=== DATA FOR THE TASK ===
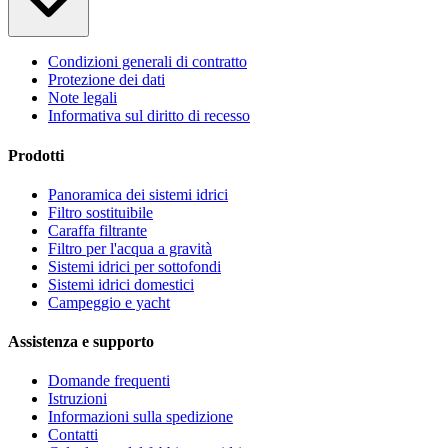
Condizioni generali di contratto
Protezione dei dati
Note legali
Informativa sul diritto di recesso
Prodotti
Panoramica dei sistemi idrici
Filtro sostituibile
Caraffa filtrante
Filtro per l'acqua a gravità
Sistemi idrici per sottofondi
Sistemi idrici domestici
Campeggio e yacht
Assistenza e supporto
Domande frequenti
Istruzioni
Informazioni sulla spedizione
Contatti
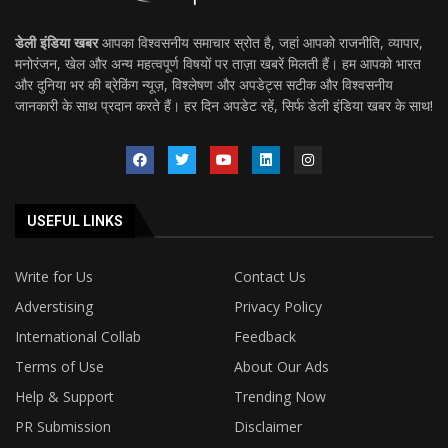
डेली इंडिया खबर
आपका विश्वसनीय समाचार स्रोत है, जहां आपको राजनीति, व्यापार,
मनोरंजन, खेल और अन्य महत्वपूर्ण विषयों पर ताज़ा खबरें मिलती हैं। हम आपको भारत
और दुनिया भर की ब्रेकिंग न्यूज़, विश्लेषण और अपडेट्स सटीक और विश्वसनीय
जानकारी के साथ प्रदान करते हैं। हर दिन अपडेट रहें, सिर्फ डेली इंडिया खबर के साथ!
USEFUL LINKS
Write for Us
Contact Us
Adverstising
Privacy Policy
International Collab
Feedback
Terms of Use
About Our Ads
Help & Support
Trending Now
PR Submission
Disclaimer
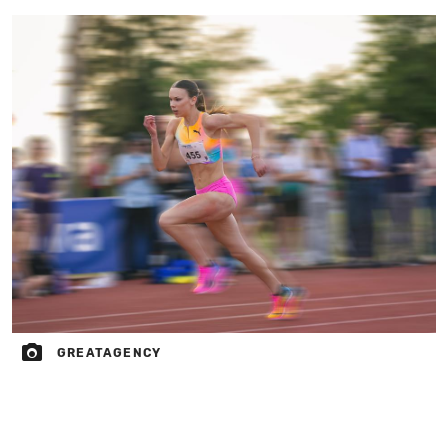
GREATAGENCY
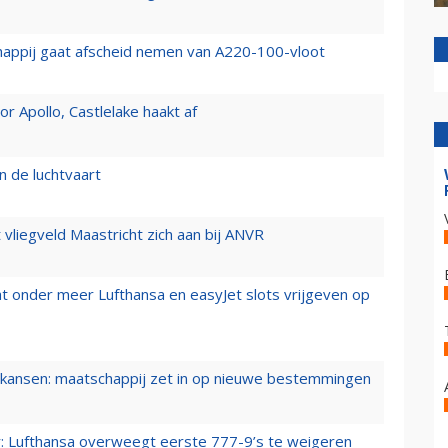
happij gaat afscheid nemen van A220-100-vloot
 Apollo, Castlelake haakt af
n de luchtvaart
t vliegveld Maastricht zich aan bij ANVR
t onder meer Lufthansa en easyJet slots vrijgeven op
ansen: maatschappij zet in op nieuwe bestemmingen
er: Lufthansa overweegt eerste 777-9’s te weigeren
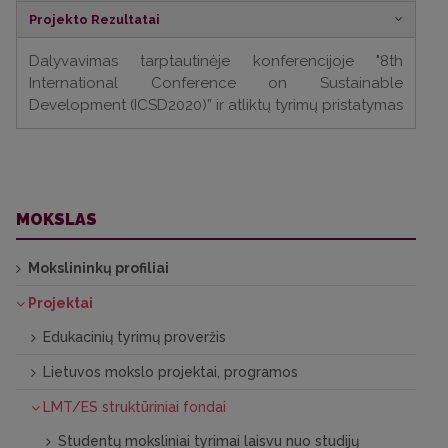
Projekto Rezultatai
Dalyvavimas tarptautinėje konferencijoje "8th
International Conference on Sustainable
Development (ICSD2020)” ir atliktų tyrimų pristatymas
MOKSLAS
Mokslininkų profiliai
Projektai
Edukacinių tyrimų proveržis
Lietuvos mokslo projektai, programos
LMT/ES struktūriniai fondai
Studentų moksliniai tyrimai laisvu nuo studijų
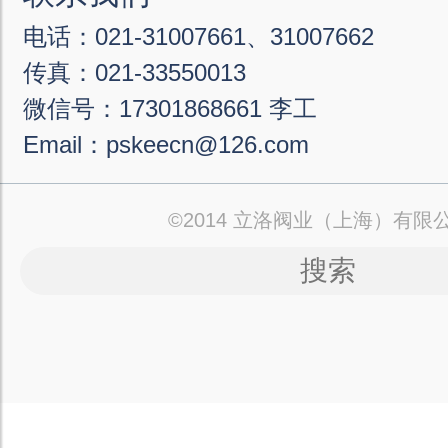
电话：021-31007661、31007662
传真：021-33550013
微信号：17301868661 李工
Email：pskeecn@126.com
©2014 立洛阀业（上海）有限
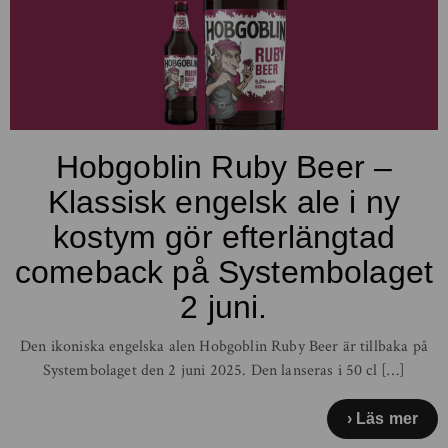
Hobgoblin Ruby Beer –
Klassisk engelsk ale i ny
kostym gör efterlängtad
comeback på Systembolaget
2 juni.
Den ikoniska engelska alen Hobgoblin Ruby Beer är tillbaka på
Systembolaget den 2 juni 2025. Den lanseras i 50 cl […]
Läs mer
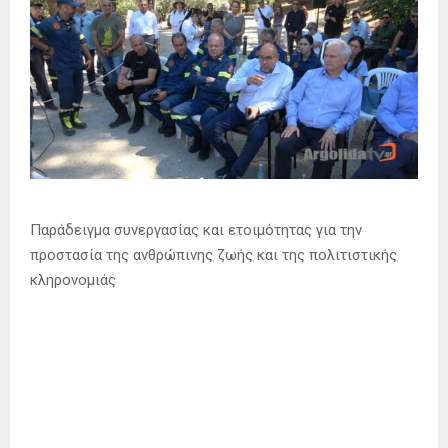
Παράδειγμα συνεργασίας και ετοιμότητας για την
προστασία της ανθρώπινης ζωής και της πολιτιστικής
κληρονομιάς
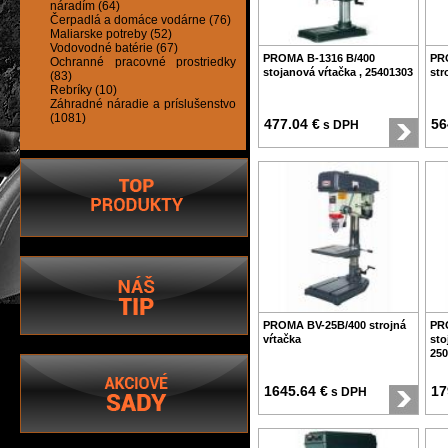
náradím (64)
Čerpadlá a domáce vodárne (76)
Maliarske potreby (52)
Vodovodné batérie (67)
PROMA B-1316 B/400
PR
Ochranné pracovné prostriedky
stojanová vŕtačka , 25401303
str
(83)
Rebríky (10)
Záhradné náradie a príslušenstvo
(1081)
477.04 €
56
s DPH
PROMA BV-25B/400 strojná
PR
vŕtačka
sto
250
1645.64 €
17
s DPH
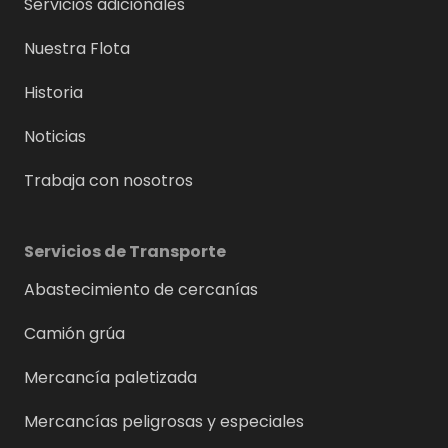
Servicios adicionales
Nuestra Flota
Historia
Noticias
Trabaja con nosotros
Servicios de Transporte
Abastecimiento de cercanías
Camión grúa
Mercancía paletizada
Mercancías peligrosas y especiales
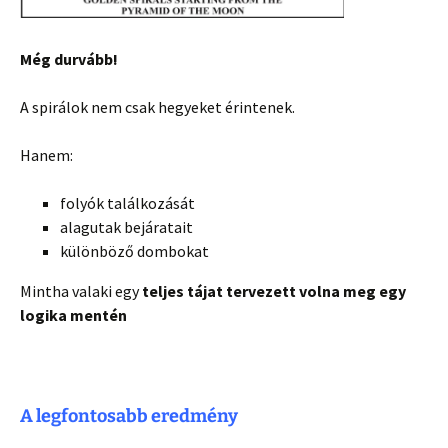
Még durvább!
A spirálok nem csak hegyeket érintenek.
Hanem:
folyók találkozását
alagutak bejáratait
különböző dombokat
Mintha valaki egy
teljes tájat tervezett volna meg egy
logika mentén
A legfontosabb eredmény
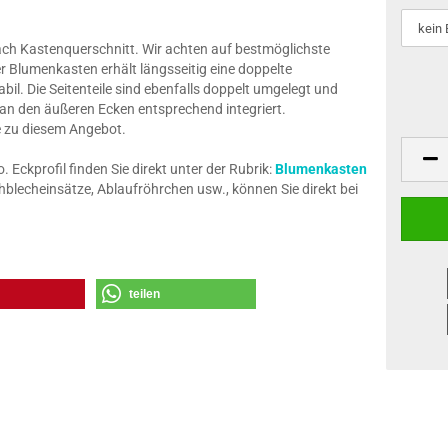
nach Kastenquerschnitt. Wir achten auf bestmöglichste
r Blumenkasten erhält längsseitig eine doppelte
il. Die Seitenteile sind ebenfalls doppelt umgelegt und
 an den äußeren Ecken entsprechend integriert.
ze zu diesem Angebot.
Eckprofil finden Sie direkt unter der Rubrik:
Blumenkasten
blecheinsätze, Ablaufröhrchen usw., können Sie direkt bei
teilen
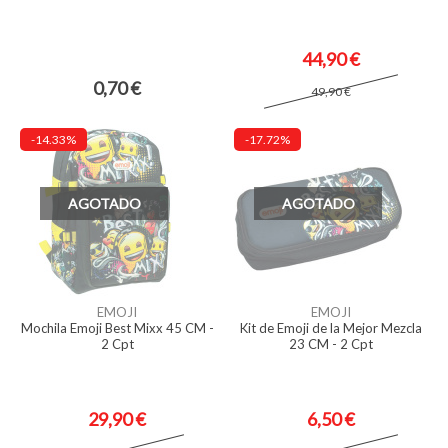
44,90 €
0,70 €
49,90 €
-14.33%
-17.72%
AGOTADO
AGOTADO
EMOJI
EMOJI
Mochila Emoji Best Mixx 45 CM -
Kit de Emoji de la Mejor Mezcla
2 Cpt
23 CM - 2 Cpt
29,90 €
6,50 €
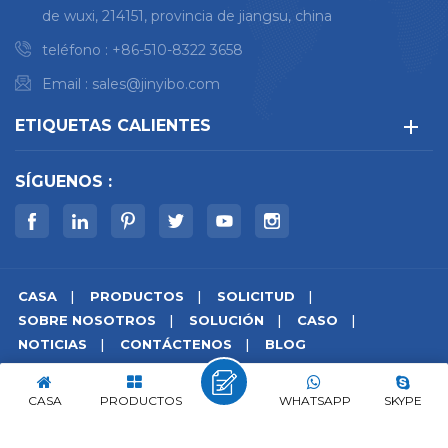
de wuxi, 214151, provincia de jiangsu, china
teléfono :
+86-510-8322 3658
Email :
sales@jinyibo.com
ETIQUETAS CALIENTES
SÍGUENOS :
CASA
PRODUCTOS
SOLICITUD
SOBRE NOSOTROS
SOLUCIÓN
CASO
NOTICIAS
CONTÁCTENOS
BLOG
© derechos de autor © 2026 Wuxi Jinyibo Instrument
Technology Co.,Ltd todos los derechos reservados.
CASA
PRODUCTOS
WHATSAPP
SKYPE
mapa del sitio
|
Xml
|
política de privacidad
|
IPv6 compatible con la red
苏ICP备18046951号-1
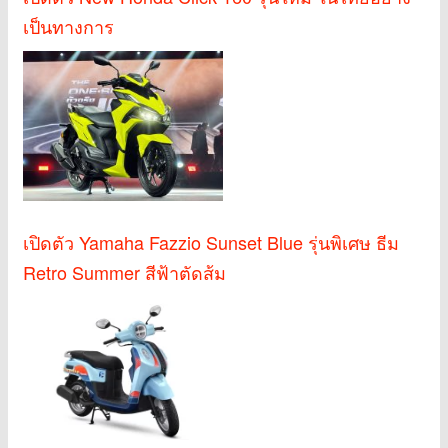
เป็นทางการ
เปิดตัว Yamaha Fazzio Sunset Blue รุ่นพิเศษ ธีม
Retro Summer สีฟ้าตัดส้ม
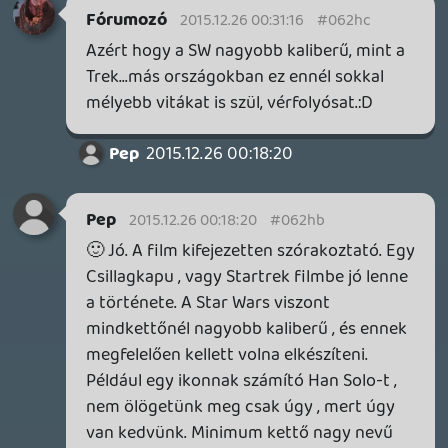
Rehynn
2015.12.25 14:27:45
#062gz
Ne feledd: ahogy a múltkorit, ezt is
töröltetheted a szerk kérdéseknél, ha
meggondolod magad:)
Egyébként én kifejezetten jobban
szeretem, ha nem reagálsz, nagyon
kiszámítható már a "bújtassuk régi
sértettségünket flegmázásba" schtick, a
mondandóm meg ugyanúgy szól
mindenkinek, mint neked - ők meg többen
vannak.
Fórumozó
2015.12.25 04:57:23
CeXzer
2015.12.25 14:07:52
#062gy
Egyébként ha olvasgatsz cikkeket,
blogokat, hozzászólásokat, ennyit nyitott
kérdéseken gondolkodni, karaktereket
elemezni ritkán látni embereket. Én is kb a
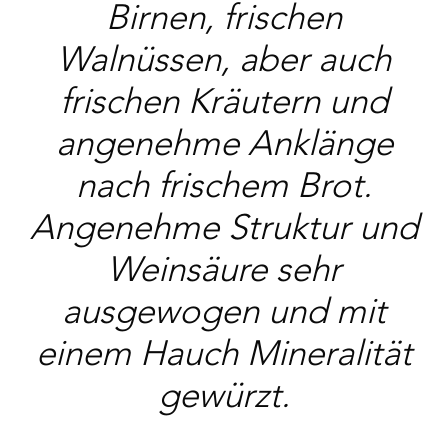
Birnen, frischen
Walnüssen, aber auch
frischen Kräutern und
angenehme Anklänge
nach frischem Brot.
Angenehme Struktur und
Weinsäure sehr
ausgewogen und mit
einem Hauch Mineralität
gewürzt.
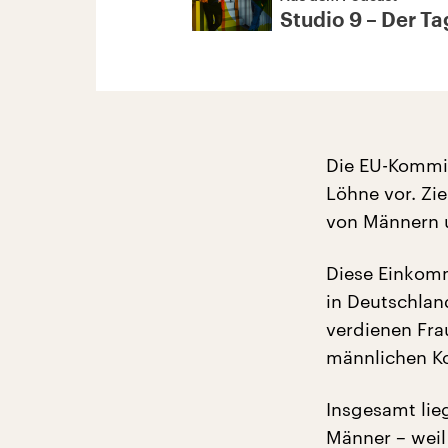
Studio 9 – Der Tag
Die EU-Kommis
Löhne vor. Zi
von Männern 
Diese Einkom
in Deutschland
verdienen Fra
männlichen Ko
Insgesamt lie
Männer – weil 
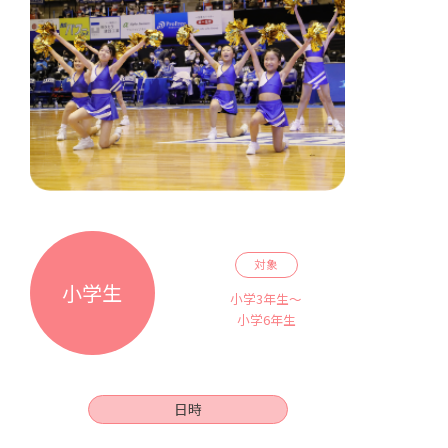
対象
小学生
小学3年生～
小学6年生
日時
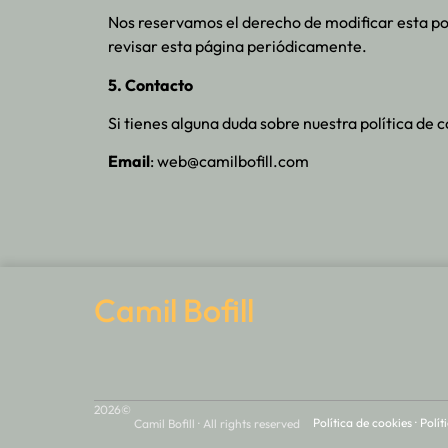
Nos reservamos el derecho de modificar esta p
revisar esta página periódicamente.
5. Contacto
Si tienes alguna duda sobre nuestra política de 
Email
: web@camilbofill.com
Camil Bofill
2026©
Política de cookies
·
Polít
Camil Bofill · All rights reserved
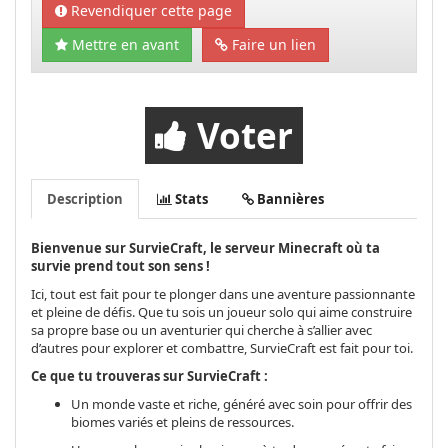
Revendiquer cette page
Mettre en avant
Faire un lien
Voter
Description
Stats
Bannières
Bienvenue sur SurvieCraft, le serveur Minecraft où ta
survie prend tout son sens !
Ici, tout est fait pour te plonger dans une aventure passionnante
et pleine de défis. Que tu sois un joueur solo qui aime construire
sa propre base ou un aventurier qui cherche à s’allier avec
d’autres pour explorer et combattre, SurvieCraft est fait pour toi.
Ce que tu trouveras sur SurvieCraft :
Un monde vaste et riche, généré avec soin pour offrir des
biomes variés et pleins de ressources.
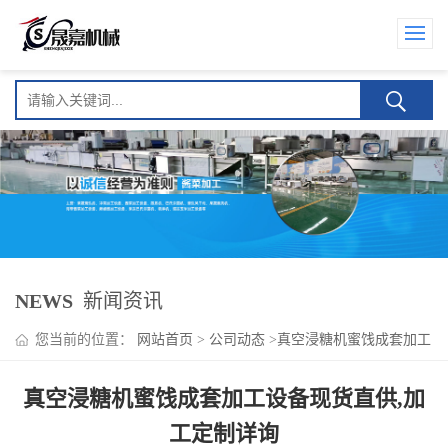
NEWS
新闻资讯
您当前的位置：
网站首页
>
公司动态
>
真空浸糖机蜜饯成套加工
设备现货直供,加工定制详询
真空浸糖机蜜饯成套加工设备现货直供,加
工定制详询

=== YOUR TASK ===
When you copy the entries, keep every word exactly as it stands and drop any pictures.

=== OUTPUT ===
Condizioni generali di contratto
Protezione dei dati
Note legali
Informativa sul diritto di recesso
Prodotti
Panoramica dei sistemi idrici
Filtro sostituibile
Caraffa filtrante
Filtro per l'acqua a gravità
Sistemi idrici per sottofondi
Sistemi idrici domestici
Campeggio e yacht
Assistenza e supporto
Domande frequenti
Istruzioni
Informazioni sulla spedizione
Contatti
डेली इंडिया खबर
आपका विश्वसनीय समाचार स्रोत है, जहां आपको राजनीति, व्यापार,
मनोरंजन, खेल और अन्य महत्वपूर्ण विषयों पर ताज़ा खबरें मिलती हैं। हम आपको भारत
और दुनिया भर की ब्रेकिंग न्यूज़, विश्लेषण और अपडेट्स सटीक और विश्वसनीय
जानकारी के साथ प्रदान करते हैं। हर दिन अपडेट रहें, सिर्फ डेली इंडिया खबर के साथ!
USEFUL LINKS
Write for Us
Contact Us
Adverstising
Privacy Policy
International Collab
Feedback
Terms of Use
About Our Ads
Help & Support
Trending Now
PR Submission
Disclaimer
GREATAGENCY
happij gaat afscheid nemen van A220-100-vloot
 Apollo, Castlelake haakt af
n de luchtvaart
t vliegveld Maastricht zich aan bij ANVR
t onder meer Lufthansa en easyJet slots vrijgeven op
ansen: maatschappij zet in op nieuwe bestemmingen
er: Lufthansa overweegt eerste 777-9’s te weigeren
Projekto Rezultatai
Dalyvavimas tarptautinėje konferencijoje "8th
International Conference on Sustainable
Development (ICSD2020)” ir atliktų tyrimų pristatymas
MOKSLAS
Mokslininkų profiliai
Projektai
Edukacinių tyrimų proveržis
Lietuvos mokslo projektai, programos
LMT/ES struktūriniai fondai
Studentų moksliniai tyrimai laisvu nuo studijų
电话：021-31007661、31007662
传真：021-33550013
微信号：17301868661 李工
Email：pskeecn@126.com
©2014 立洛阀业（上海）有限
Hobgoblin Ruby Beer –
Klassisk engelsk ale i ny
kostym gör efterlängtad
comeback på Systembolaget
2 juni.
Den ikoniska engelska alen Hobgoblin Ruby Beer är tillbaka på
Systembolaget den 2 juni 2025. Den lanseras i 50 cl […]
Läs mer
Παράδειγμα συνεργασίας και ετοιμότητας για την
προστασία της ανθρώπινης ζωής και της πολιτιστικής
κληρονομιάς
náradím (64)
Čerpadlá a domáce vodárne (76)
Maliarske potreby (52)
Vodovodné batérie (67)
PROMA B-1316 B/400
PR
Ochranné pracovné prostriedky
stojanová vŕtačka , 25401303
str
(83)
Rebríky (10)
Záhradné náradie a príslušenstvo
(1081)
477.04 €
56
s DPH
PROMA BV-25B/400 strojná
PR
vŕtačka
sto
250
1645.64 €
17
s DPH
Servicios adicionales
Nuestra Flota
Historia
Noticias
Trabaja con nosotros
Servicios de Transporte
Abastecimiento de cercanías
Camión grúa
Mercancía paletizada
Mercancías peligrosas y especiales
Még durvább!
A spirálok nem csak hegyeket érintenek.
Hanem:
folyók találkozását
alagutak bejáratait
különböző dombokat
Mintha valaki egy
teljes tájat tervezett volna meg egy
logika mentén
A legfontosabb eredmény
nach Kastenquerschnitt. Wir achten auf bestmöglichste
r Blumenkasten erhält längsseitig eine doppelte
il. Die Seitenteile sind ebenfalls doppelt umgelegt und
 an den äußeren Ecken entsprechend integriert.
ze zu diesem Angebot.
Eckprofil finden Sie direkt unter der Rubrik:
Blumenkasten
blecheinsätze, Ablaufröhrchen usw., können Sie direkt bei
teilen
44,90 €
0,70 €
49,90 €
-14.33%
-17.72%
AGOTADO
AGOTADO
EMOJI
EMOJI
Mochila Emoji Best Mixx 45 CM -
Kit de Emoji de la Mejor Mezcla
2 Cpt
23 CM - 2 Cpt
29,90 €
6,50 €
de wuxi, 214151, provincia de jiangsu, china
teléfono :
+86-510-8322 3658
Email :
sales@jinyibo.com
ETIQUETAS CALIENTES
SÍGUENOS :
CASA
PRODUCTOS
SOLICITUD
SOBRE NOSOTROS
SOLUCIÓN
CASO
NOTICIAS
CONTÁCTENOS
BLOG
© derechos de autor © 2026 Wuxi Jinyibo Instrument
Technology Co.,Ltd todos los derechos reservados.
CASA
PRODUCTOS
WHATSAPP
SKYPE
mapa del sitio
|
Xml
|
política de privacidad
|
IPv6 compatible con la red
苏ICP备18046951号-1
เป็นทางการ
เปิดตัว Yamaha Fazzio Sunset Blue รุ่นพิเศษ ธีม
Retro Summer สีฟ้าตัดส้ม
Rehynn
2015.12.25 14:27:45
#062gz
Ne feledd: ahogy a múltkorit, ezt is
töröltetheted a szerk kérdéseknél, ha
meggondolod magad:)
Egyébként én kifejezetten jobban
szeretem, ha nem reagálsz, nagyon
kiszámítható már a "bújtassuk régi
sértettségünket flegmázásba" schtick, a
mondandóm meg ugyanúgy szól
mindenkinek, mint neked - ők meg többen
vannak.
Fórumozó
2015.12.25 04:57:23
CeXzer
2015.12.25 14:07:52
#062gy
Egyébként ha olvasgatsz cikkeket,
blogokat, hozzászólásokat, ennyit nyitott
kérdéseken gondolkodni, karaktereket
elemezni ritkán látni embereket. Én is kb a
Birnen, frischen
Walnüssen, aber auch
frischen Kräutern und
angenehme Anklänge
nach frischem Brot.
Angenehme Struktur und
Weinsäure sehr
ausgewogen und mit
einem Hauch Mineralität
gewürzt.
Studio 9 – Der Tag
Die EU-Kommis
Löhne vor. Zi
von Männern 
Diese Einkom
in Deutschland
verdienen Fra
männlichen Ko
Insgesamt lie
Männer – weil 
対象
小学生
小学3年生～
小学6年生
日時
Nos reservamos el derecho de modificar esta p
revisar esta página periódicamente.
5. Contacto
Si tienes alguna duda sobre nuestra política de 
Email
: web@camilbofill.com
Camil Bofill
2026©
Política de cookies
·
Polít
Camil Bofill · All rights reserved
Revendiquer cette page
Mettre en avant
Faire un lien
Voter
Description
Stats
Bannières
Bienvenue sur SurvieCraft, le serveur Minecraft où ta
survie prend tout son sens !
Ici, tout est fait pour te plonger dans une aventure passionnante
et pleine de défis. Que tu sois un joueur solo qui aime construire
sa propre base ou un aventurier qui cherche à s’allier avec
d’autres pour explorer et combattre, SurvieCraft est fait pour toi.
Ce que tu trouveras sur SurvieCraft :
Un monde vaste et riche, généré avec soin pour offrir des
biomes variés et pleins de ressources.
NEWS
新闻资讯
您当前的位置：
网站首页
>
公司动态
>
真空浸糖机蜜饯成套加工
设备现货直供,加工定制详询
真空浸糖机蜜饯成套加工设备现货直供,加
工定制详询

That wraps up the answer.